Razer’s class warfare: when there are not tears left
I don’t get sad about sad public events anymore; I made a conscious judgement not to cry about these things nearly a year ago. It was shortly after I looked in the face of a distraught Adam Goodes on TV that I made the decision.
The man who would become Australian of the Year did a good job of rationally explaining the pain he had felt when a teenage girl used his ethnicity as insult, but this was as nothing when set against the eloquent pain on his face.
I wanted to write about the focus on this face and how I perceived it was used to redeem us by producing a mass glorious moment of sorrow. I did.
I had felt profoundly frustrated both by the fact of my own hungry compassion and by a media that fed it Goodes’ despairing face. It seemed easy to believe such sympathetic cinema could amend racism. It seemed this face was itself an event that contained all the hurt of racism and could be redeemed by media coverage.
And here we are again in a moment of false redemption, this time from the horror of child abuse. Public discussion these past days about allegations of child abuse by a high-profile film director — whose name I will not mention here for fear of adding SEO fuel to a now meaningless brushfire — have saddened me to the point where I’m again crying.

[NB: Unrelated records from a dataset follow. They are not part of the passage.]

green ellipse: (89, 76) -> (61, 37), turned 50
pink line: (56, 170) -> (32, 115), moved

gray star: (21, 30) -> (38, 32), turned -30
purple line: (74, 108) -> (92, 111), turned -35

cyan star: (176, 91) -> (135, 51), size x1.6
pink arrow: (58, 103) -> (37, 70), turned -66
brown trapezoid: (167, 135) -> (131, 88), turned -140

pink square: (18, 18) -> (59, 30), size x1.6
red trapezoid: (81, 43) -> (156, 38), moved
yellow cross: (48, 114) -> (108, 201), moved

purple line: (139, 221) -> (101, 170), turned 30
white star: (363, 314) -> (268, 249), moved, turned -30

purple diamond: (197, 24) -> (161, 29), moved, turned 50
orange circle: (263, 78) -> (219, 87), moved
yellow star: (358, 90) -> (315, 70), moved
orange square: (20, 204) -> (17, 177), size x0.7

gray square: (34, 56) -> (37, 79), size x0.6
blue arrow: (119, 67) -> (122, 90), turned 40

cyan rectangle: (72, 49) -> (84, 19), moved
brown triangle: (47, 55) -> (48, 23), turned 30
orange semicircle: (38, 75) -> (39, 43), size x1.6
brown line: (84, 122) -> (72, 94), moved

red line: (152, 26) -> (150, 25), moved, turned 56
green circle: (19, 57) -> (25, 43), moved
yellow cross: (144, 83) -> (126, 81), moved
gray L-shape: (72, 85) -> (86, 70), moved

I’m crying about the disappearance of the tragedy that started a conversation that, for the sake of brevity, we’ll say comes from two equally appalling sides. One holds that the film director is not only guilty of the allegations but so are his films, and everyone in them an accessory. The other holds that the director, his films and everyone in them are innocent. It’s a debate of year 10 standard whose stupidity and claims of universalism are enough to make you cry.
I’m crying about that. But I am not crying about the child abuse itself, and I understand this is a terrible admission. But I would suggest that crying directly for the terrible pain of others is something many of us can no longer truly and consciously do.

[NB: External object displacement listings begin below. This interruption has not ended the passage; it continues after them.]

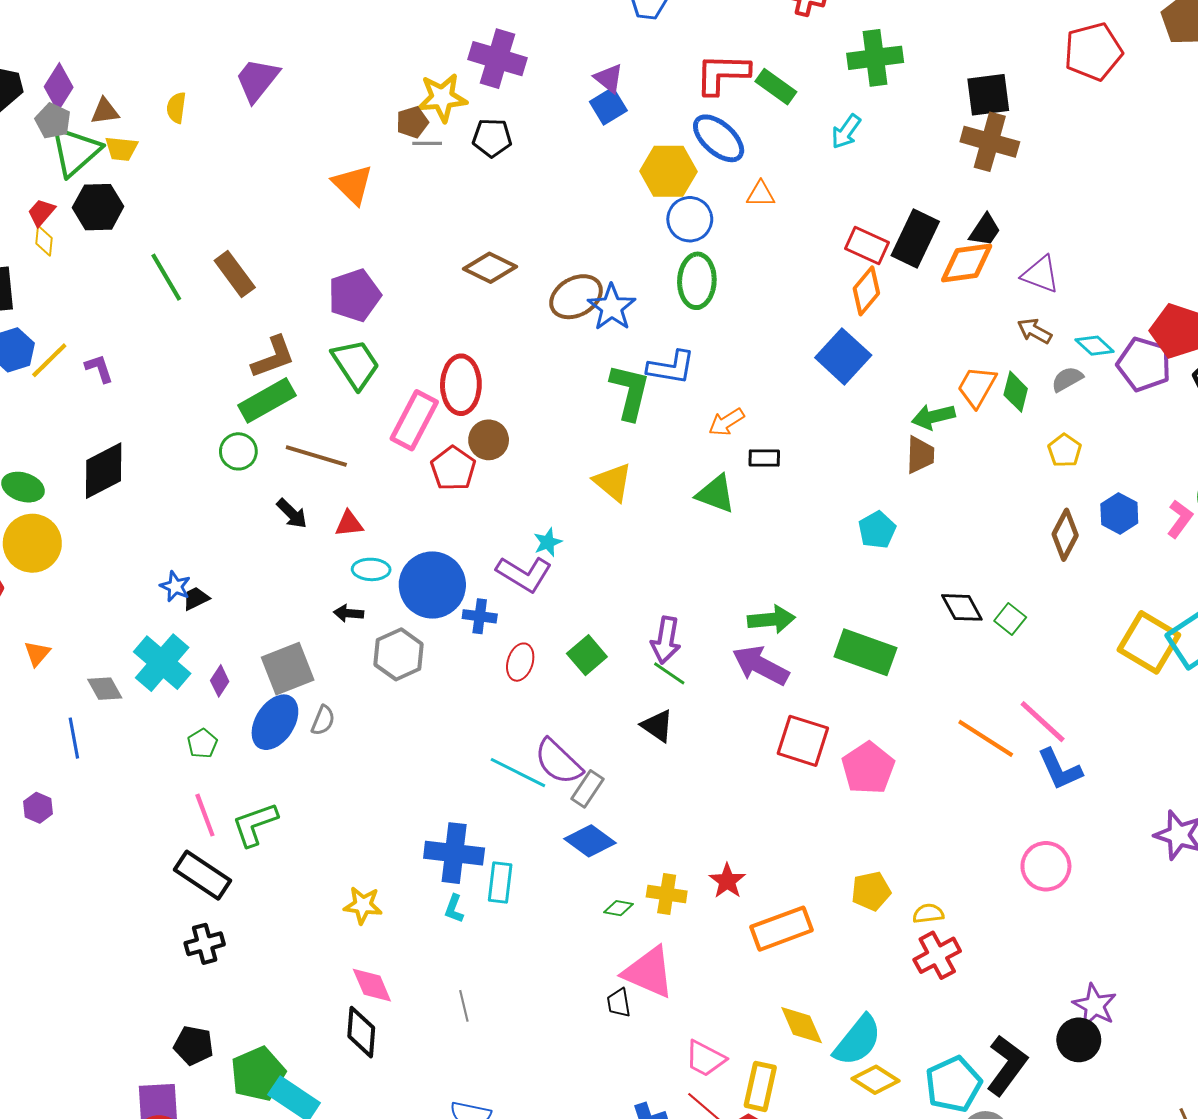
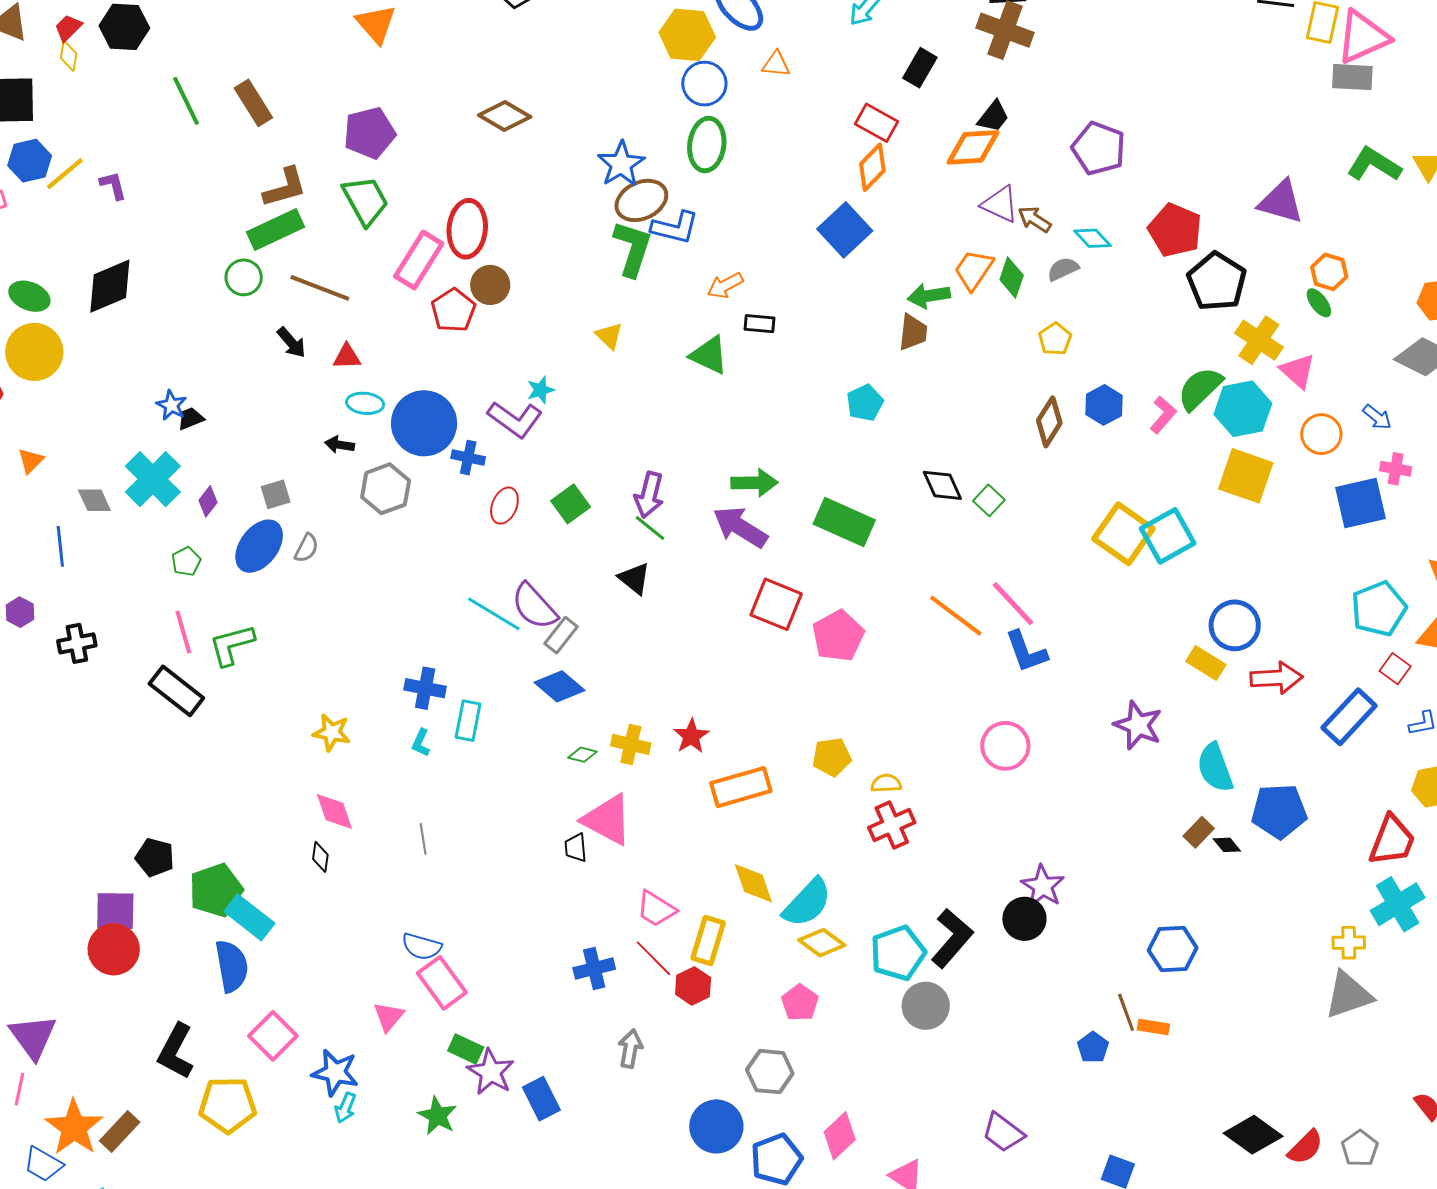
black rectangle: (915, 239) -> (920, 68), moved, size x0.7
purple triangle: (1041, 274) -> (1000, 204), moved
brown ellipse: (576, 297) -> (641, 200), moved
purple pentagon: (1144, 364) -> (1099, 148), moved
yellow triangle: (613, 482) -> (609, 336), size x0.7
gray square: (288, 669) -> (276, 494), size x0.6
blue cross: (454, 853) -> (425, 688), size x0.7
black cross: (205, 944) -> (77, 643), moved
black diamond: (361, 1032) -> (320, 857), size x0.6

I did cry about child abuse the first time I learned of it. It was the miniseries Sybil, starring Sally Field. These nights of True Story despair were viewed at my friend Kimberley’s house, as my parents were good censors and would not have permitted me to watch an account — since disputed — of a little girl who had her bladder pumped full of water, her vagina penetrated with kitchen tools and her nose filled with cotton to the point of near asphyxiation. I cried and cried.
Then with the novel Flowers in the Attic, a story of incest and confinement that all the girls at school adored. I cried a little less. Child abuse in mass communications had not only become possible but frequent. The topic leapt from dramatised narratives to the “real” of Phil Donahue, whose rape-filled talk-show I would watch when home with the flu.
Then celebrities themselves began describing their abuse. Oprah talked about it and then comedian Roseanne Barr talked about it and then Oprah invited Roseanne on to her show to talk about it and then, in cases like that of tortured and murdered six-year-old JonBenet, tabloid justice was served up with a generous side of images of a once-perfect dead girl.
Leaked autopsy images of the child served as a postscript to the thousands of beauty pageant pictures her parents had taken and offered to the world. We were left feeling we had seen it all. The entire rise, decline and fall of innocence.
“I will not boycott film. I will, however, boycott our new habit of the close-up that reveals nothing.”
But we haven’t. We may have seen decades of images and accounts of child abuse, and we may feel that we are conscious of its horror. But if I am very honest with myself, I now feel nothing. Nothing, that is, but a resentment that my unconscious mind is so full of this horror-and-redemption-as-entertainment that my conscious mind is no longer able to respond directly to the pain of others.